# Model tracking - MLflow

[MLflow](https://mlflow.org/docs/latest/) is a library for model tracking, packaging and sharing.

Let's use it to track our training.

First, we need to do the necessary imports:

In [1]:
# Import needed modules
import torch

from torchvision import datasets
from torch.utils.data import DataLoader
from torchvision.transforms import ToTensor

from torch import nn

from tqdm import tqdm

import matplotlib.pyplot as plt
import numpy as np

Then we need to set up datasets and data loaders:

In [2]:
# Set up datasets and data loaders

data_dir = "../data"

batch_size = 32

train_dataset = datasets.MNIST(
    data_dir, train=True, download=True, transform=ToTensor()
)
test_dataset = datasets.MNIST(data_dir, train=False, transform=ToTensor())

train_loader = DataLoader(dataset=train_dataset, batch_size=batch_size, shuffle=True)
test_loader = DataLoader(dataset=test_dataset, batch_size=batch_size, shuffle=False)

Then we'll need to specify a model (in this case a toy multilayer perceptron model):

In [3]:
# Specify model

device = "cuda" if torch.cuda.is_available() else "cpu"
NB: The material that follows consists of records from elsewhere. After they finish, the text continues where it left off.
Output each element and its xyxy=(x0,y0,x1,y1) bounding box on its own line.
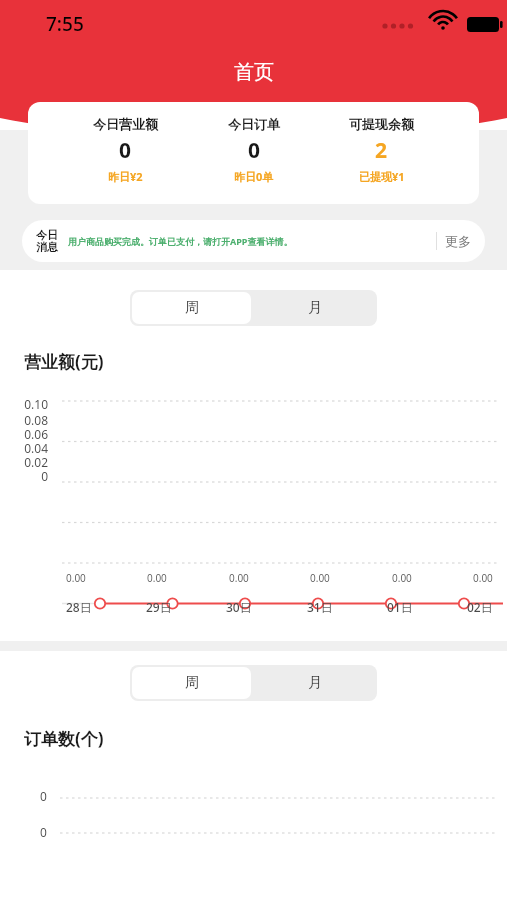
staticText: 0.00 xyxy=(310,571,330,585)
staticText: 月 xyxy=(308,299,322,317)
staticText: 昨日0单 xyxy=(234,169,274,184)
staticText: 周 xyxy=(185,299,199,317)
staticText: 0.06 xyxy=(0,426,48,440)
staticText: 02日 xyxy=(467,599,493,615)
staticText: 0.04 xyxy=(0,440,48,454)
staticText: 30日 xyxy=(226,599,252,615)
staticText: 0.00 xyxy=(473,571,493,585)
staticText: 0.00 xyxy=(392,571,412,585)
staticText: 0 xyxy=(0,468,48,482)
button[interactable]: 今日营业额 xyxy=(89,116,162,184)
button[interactable]: 今日 消息 xyxy=(22,220,485,262)
staticText: 28日 xyxy=(66,599,92,615)
staticText: 0.10 xyxy=(0,396,48,412)
button[interactable]: 周 xyxy=(132,292,251,324)
staticText: 01日 xyxy=(387,599,413,615)
staticText: 今日营业额 xyxy=(93,116,158,132)
staticText: 今日订单 xyxy=(228,116,280,132)
button[interactable]: 今日订单 xyxy=(224,116,284,184)
staticText: 7:55 xyxy=(46,11,84,37)
staticText: 可提现余额 xyxy=(349,116,414,132)
staticText: 29日 xyxy=(146,599,172,615)
staticText: 0 xyxy=(248,136,261,165)
staticText: 0.00 xyxy=(229,571,249,585)
staticText: 已提现¥1 xyxy=(359,169,405,184)
staticText: 0.02 xyxy=(0,454,48,468)
staticText: 0.08 xyxy=(0,412,48,426)
staticText: 2 xyxy=(375,136,388,165)
button[interactable]: 今日营业额 xyxy=(28,102,479,204)
button[interactable]: 月 xyxy=(253,665,377,701)
button[interactable]: 周 xyxy=(132,667,251,699)
staticText: 月 xyxy=(308,674,322,692)
staticText: 0 xyxy=(40,788,47,804)
staticText: 订单数(个) xyxy=(24,727,104,750)
staticText: 用户商品购买完成。订单已支付，请打开APP查看详情。 xyxy=(68,235,293,247)
staticText: 0.00 xyxy=(66,571,86,585)
button[interactable]: 月 xyxy=(253,290,377,326)
button[interactable]: 可提现余额 xyxy=(345,116,418,184)
staticText: 0.00 xyxy=(147,571,167,585)
staticText: 今日 消息 xyxy=(36,228,58,254)
staticText: 31日 xyxy=(307,599,333,615)
staticText: 营业额(元) xyxy=(24,350,104,373)
staticText: 0 xyxy=(40,824,47,840)
staticText: 0 xyxy=(119,136,132,165)
staticText: 更多 xyxy=(445,233,471,249)
staticText: 周 xyxy=(185,674,199,692)
staticText: 昨日¥2 xyxy=(108,169,143,184)
staticText: 首页 xyxy=(234,60,274,85)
class SimpleMLP(nn.Module):
    def __init__(self):
        super().__init__()
        self.layers = nn.Sequential(
            nn.Flatten(), nn.Linear(28 * 28, 20), nn.ReLU(), nn.Linear(20, 10)
        )

    def forward(self, x):
        return self.layers(x)


model = SimpleMLP().to(device)
print(model)

SimpleMLP(
  (layers): Sequential(
    (0): Flatten(start_dim=1, end_dim=-1)
    (1): Linear(in_features=784, out_features=20, bias=True)
    (2): ReLU()
    (3): Linear(in_features=20, out_features=10, bias=True)
  )
)


Then we specify the loss criterion and optimizer:

In [4]:
# Specify loss and optimizer

criterion = torch.nn.CrossEntropyLoss()

optimizer = torch.optim.AdamW(model.parameters())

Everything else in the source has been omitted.